Cancer patients in the UK could benefit from treatment which enables their own immune system to find and destroy cancer cells, thanks to research from Cardiff University.
The research showed that the immune system’s white blood cells, called T-cells, are better able to locate cancerous cells when they are given a specific receptor.
“Cancer is good at hiding from the immune system because tumours have a disorganised arrangement of blood vessels, so therapy doesn’t reach the cancer through the bloodstream”, says Professor Ann Ager of Cardiff University.
Whilst this can be combatted with drugs which restore the blood vessels to a normal state, the immune cells have not yet been able to locate tumours in different areas of the body.
The key discovery made by the team was of a protein called a TCR or T-cell receptor which enables the immune system to find a wider range of cancers.
“The T-cell receptors discovered recently can differentiate between the protein on a healthy cell and one on a cancerous cell,” Professor Ager says.
“Here in Cardiff, we are working on improving the ability of T-cells to locate cancerous cells.”
The research has given hope to those who have rare cancers with limited treatment options, such as Mavis Nye. Diagnosed in 2009 with pleural mesothelioma, she was originally given just three months to live.
Nearly eleven years on, Mavis is a spokesperson for those with asbestos cancer and has helped countless people access clinical trials.
“This new research is amazing,” Mavis says. “I’m following the researchers and praying they do carry on. We are just around the corner from finding the answers.”
The immunotherapy drug which Mavis credits her survival to, Keytruda, works by stopping the cancer cells from being able to switch off T-cells by blocking a specific receptor.
However, Keytruda can cause unpleasant symptoms because it sometimes causes the T-cells to target healthy cells, which is why the new discovery of a receptor which can help the immune cells differentiate between healthy and cancerous cells is so important.
Clinical trials already exist for immunotherapy treatments like Keytruda which prevent cancer cells from ‘switching off’ the immune system, but research is also being conducted into the use of vaccinations in combination with these therapies for diseases such as late-stage colorectal cancer.
“Attempts at producing vaccinations for cancers not caused by viruses have largely failed,” Professor Ager explains. “Vaccines usually work when an infection isn’t already present.”
However, when used alongside immune-boosting therapies, it may be possible to create personalised vaccines using proteins on cancer cells called antigens. The immune system should then be able to recognise the antigens and kill the cancer cells.
Current immunotherapies such as CAR-T therapy are being used in the University Hospital of Wales in Cardiff for certain types of leukaemia such as relapsed or refractory diffuse large B cell leukaemia (DLBCL), the most common form of non-Hodgkin’s lymphoma.

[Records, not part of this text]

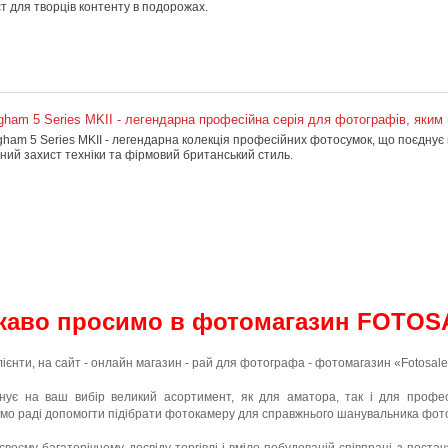
т для творців контенту в подорожах.
ingham 5 Series MKII - легендарна професійна серія для фотографів, яким
ngham 5 Series MKII - легендарна колекція професійних фотосумок, що поєднує 
ний захист техніки та фірмовий британський стиль.
каво просимо в фотомагазин FOTOS
лієнти, на сайт - онлайн магазин - рай для фотографа - фотомагазин «Fotosale
ує на ваш вибір великий асортимент, як для аматора, так і для профес
о раді допомогти підібрати фотокамеру для справжнього шанувальника фото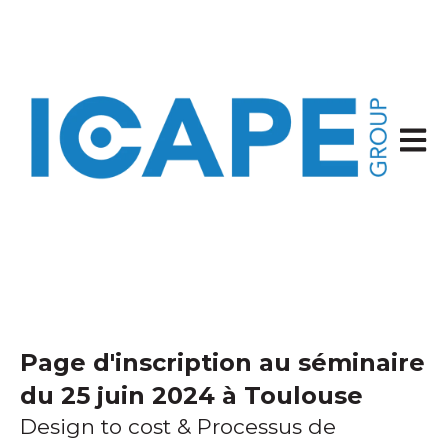
Ouvrir
Page d'inscription au séminaire
du 25 juin 2024 à Toulouse
Design to cost & Processus de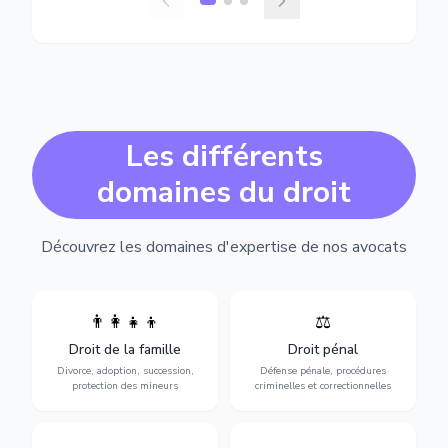
Les différents
domaines du droit
Découvrez les domaines d'expertise de nos avocats
👨‍👩‍👧‍👦
⚖️
Expertise en matière pénale,
Divorce, garde d'enfants,
de l'assistance en garde à
adoption, succession et
Droit de la famille
Droit pénal
vue jusqu'au procès, pour
protection des personnes
toute affaire correctionnelle
Divorce, adoption, succession,
Défense pénale, procédures
vulnérables.
ou criminelle.
protection des mineurs
criminelles et correctionnelles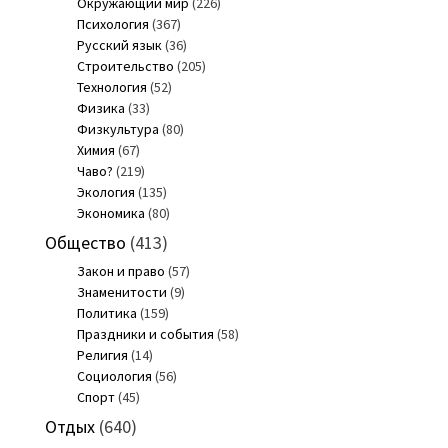
Окружающий мир
(226)
Психология
(367)
Русский язык
(36)
Строительство
(205)
Технология
(52)
Физика
(33)
Физкультура
(80)
Химия
(67)
Чаво?
(219)
Экология
(135)
Экономика
(80)
Общество
(413)
Закон и право
(57)
Знаменитости
(9)
Политика
(159)
Праздники и события
(58)
Религия
(14)
Социология
(56)
Спорт
(45)
Отдых
(640)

This therapy has been proven effective the US for blood cancers in children. Some patients in the US have even entered remission, which Professor Ager describes as a “wow moment” for researchers.

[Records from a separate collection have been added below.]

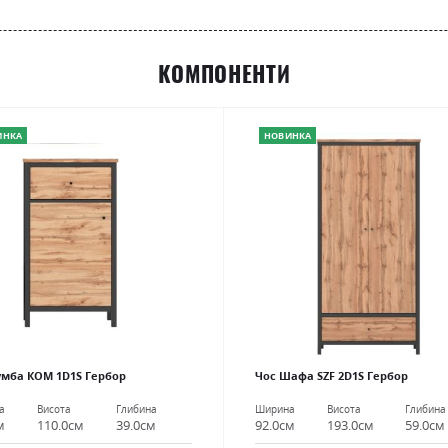
КОМПОНЕНТИ
ИНКА
НОВИНКА
умба КОМ 1D1S Гербор
Чос Шафа SZF 2D1S Гербор
а
Висота
Глибина
Ширина
Висота
Глибина
м
110.0см
39.0см
92.0см
193.0см
59.0см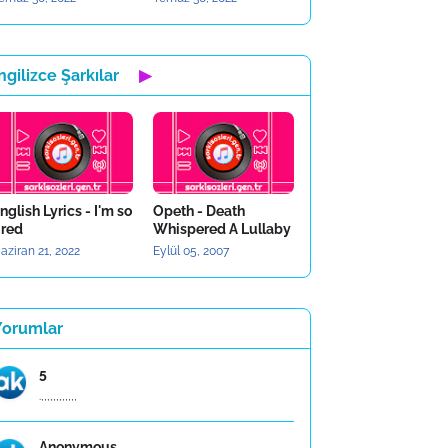
ngilizce Şarkılar
▶
nglish Lyrics - I'm so
Opeth - Death
ired
Whispered A Lullaby
aziran 21, 2022
Eylül 05, 2007
Yorumlar
5
.,,,,,,,,,,,,
Anonymous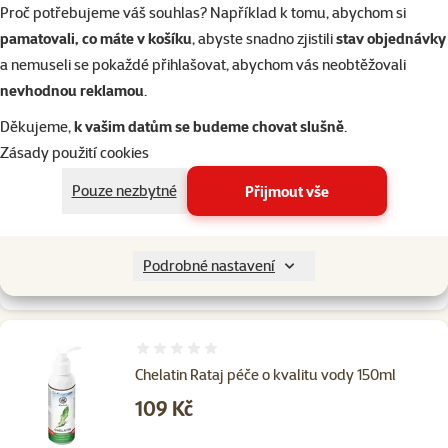
Proč potřebujeme váš souhlas? Například k tomu, abychom si
pamatovali, co máte v košíku
, abyste snadno zjistili
stav objednávky
Skladem
do košíku
a nemuseli se pokaždé přihlašovat, abychom vás neobtěžovali
nevhodnou reklamou
.
1×
hodnocení
Děkujeme,
k vašim datům se budeme chovat slušně
.
Hodnocení 80%, počet hodnocení: 1
BactoEsex Rataj bakteriální přípravek pro
Zásady použití cookies
úpravu vody na 400l
Pouze nezbytné
Přijmout vše
Cena
199 Kč
Podrobné nastavení
Skladem
do košíku
Hodnocení 0%
Chelatin Rataj péče o kvalitu vody 150ml
Cena
109 Kč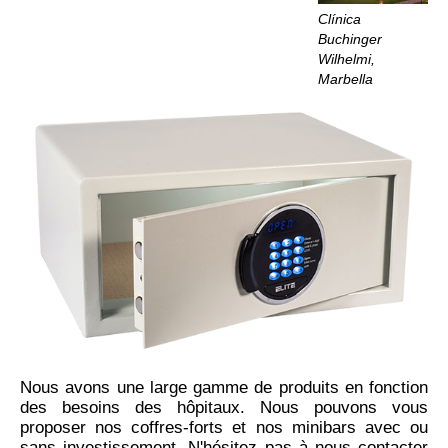
Clínica
Buchinger
Wilhelmi,
Marbella
Nous avons une large gamme de produits en fonction
des besoins des hôpitaux. Nous pouvons vous
proposer nos coffres-forts et nos minibars avec ou
sans investissement. N'hésitez pas à nous contacter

Existing CAR-T therapies can’t be used to treat solid tumours in different areas of the body, but it is hoped that advances in T-cell locating made by Cardiff researchers could mean that it will be able to target other cancers in the future.
Cardiff’s immunotherapy research is at an early stage and, importantly, has yet to go through clinical trials.

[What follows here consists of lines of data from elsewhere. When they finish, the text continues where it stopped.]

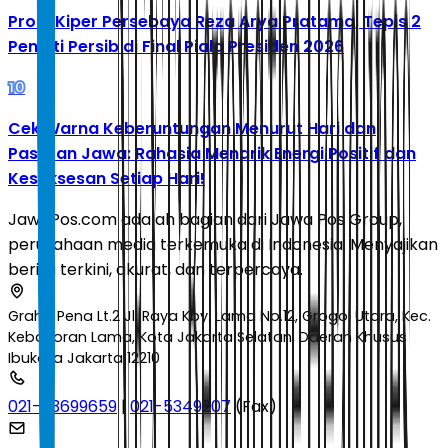
Profil Kiper Persebaya Reza Arya Pratama, Tepis 2
Penalti Persib di Final Piala Presiden 2026
10
Cek Warna Keberuntungan Menurut Hari dan
Pasaran Jawa: Rahasia Menarik Energi Positif dan
Kesuksesan Setiap Hari!
JawaPos.com adalah bagian dari Jawa Pos Group,
perusahaan media terkemuka di Indonesia. Menyajikan
berita terkini, akurat, dan terpercaya.
Graha Pena Lt.2 Jl. Raya Kby. Lama No.12, Grogol Utara, Kec.
Kebayoran Lama, Kota Jakarta Selatan, Daerah Khusus
Ibukota Jakarta 12210
021-53699659
|
021-5349207
(Fax)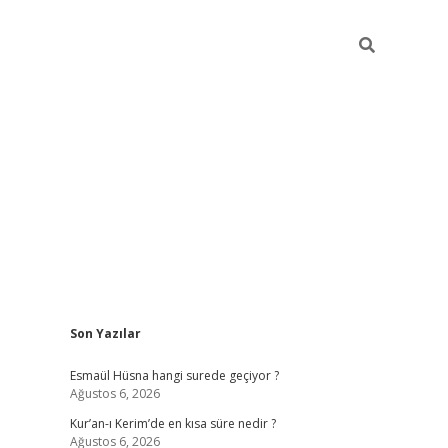
Sidebar
Son Yazılar
ilbet yeni giriş
ilbet giriş
vdc
Esmaül Hüsna hangi surede geçiyor ?
Ağustos 6, 2026
Kur’an-ı Kerim’de en kısa süre nedir ?
Ağustos 6, 2026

It’s a “slow process from the lab”, says Cardiff researcher Professor Awen Gallimore, but the process is getting faster as advances in research are made globally.
There are hopes that immunotherapies will soon be developed and administered to patients in Cardiff, which Professor Gallimore says may improve survival rates.
Various hurdles need to be overcome before these treatments are as much a staple in the fight against cancer as chemotherapy, such as the difficulty in predicting which patients will respond to treatment and the weakening of the immune system with age.
However, is still clear that this research has incredible potential, and the “explosion of interest” in immunotherapy that Professor Ager describes has drawn increased funding for further work. The scientific process is always continuing, and every development brings us closer to universal treatments.